# Just found some great luggage!



## Andy (Aug 25, 2002)

I just found some unique luggage that allows you pack two suits, all your other items in a carry on!!

Since my goal in life is to never check baggage (more difficult now with the liquid restrictions - I have to buy Scotch at my destination!). The other thing I'm starting to have to do is take suits when I travel. I have to blame the members of the Forums for that!

This luggage is by SkyRoll which allows you to pack two suits, shirts, shoes and toiletries in a carry-on!

The secret is rolling up the suits (no hangers) which helps prevent wrinkles. So there is a core duffel and then a separate part that holds suits, etc. which rolls around the core.

You can get it from several retailers or online here: https://www.skyroll.com/

Check out the video on their site on how to pack the SkyRoll. There is also a wheeled version available.

(Still can't post photos!! ??)


----------



## Patrick M Thayer (Dec 24, 2004)

Andy,

Very clever -- but I wonder about the dimensions with suits, shirts,etc. rolled around the outside.
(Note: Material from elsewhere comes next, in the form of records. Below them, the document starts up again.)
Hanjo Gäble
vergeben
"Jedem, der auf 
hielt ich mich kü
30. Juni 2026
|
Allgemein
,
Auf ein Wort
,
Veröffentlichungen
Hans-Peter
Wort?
Their web page states a typically loaded garment bag (whatever that means) will result in 22 X 14 X 9, which is the US domestic limit for carry-on. Do you have one? -- any trouble fitting it into overheads?


----------



## Andy (Aug 25, 2002)

Patrick M Thayer:

That was my first question! Here's the accepted dimensions for most of the airlines now:

STORAGE-----COMBINED DIMENSIONS-----EXAMPLES
Underseat-----45 inches ---------------------9" X 14" X 22"
Overhead------60 inches--------------------10" X 14" X 36"
Garment-------72 inches --------------------4" X 23" X 45"

I measure this at a little less than 23 inches wide and the rest of it is somewhat difficult to measure since it's a cylinder but seems to be 9 x 9. Plus how much you pack will be a factor since it's soft sided.

So it almost qualifies for underseat, but I'd put it in the overhead. I haven't taken it on a plane yet, but I've packed it a couple of times and that seems to work!

Maybe if everyone would chip in on some airline tickets I could give it a good test!!! :icon_smile_big:


----------



## Andy (Aug 25, 2002)

Just checking flights on the new Virgin America Airlines and found this Q & A which sounds like bigger carry-on dimensions than usual.

*Q:* What is the size limit for my carry-on bag?

*A:* Carry-on baggage is subject to a maximum outside linear dimension of 50", for example 10 inches in height x 16 inches in width x 24 inches in length, cannot weigh more than 16 pounds (each piece), and must fit in the overhead bin or under the guest seat.


----------